• _Aim of the exercise_
List all lines of the data containing the word "Poruke".

[Data items]
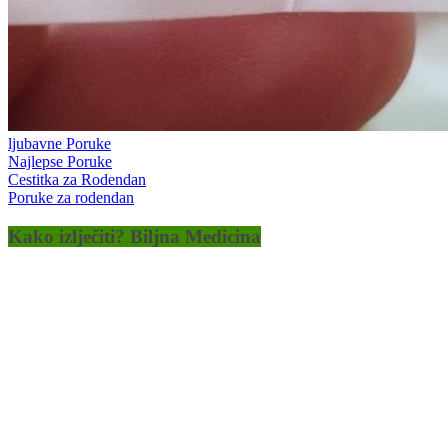
ljubavne Poruke
Najlepse Poruke
Cestitka za Rodendan
Poruke za rodendan
Kako izlječiti? Biljna Medicina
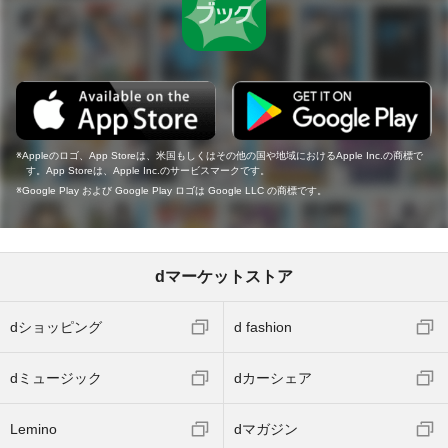
Appleのロゴ、App Storeは、米国もしくはその他の国や地域におけるApple Inc.の商標で
す。App Storeは、Apple Inc.のサービスマークです。
Google Play および Google Play ロゴは Google LLC の商標です。
dマーケットストア
dショッピング
d fashion
dミュージック
dカーシェア
Lemino
dマガジン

• _Answer section_
ljubavne Poruke
Najlepse Poruke
Poruke za rodendan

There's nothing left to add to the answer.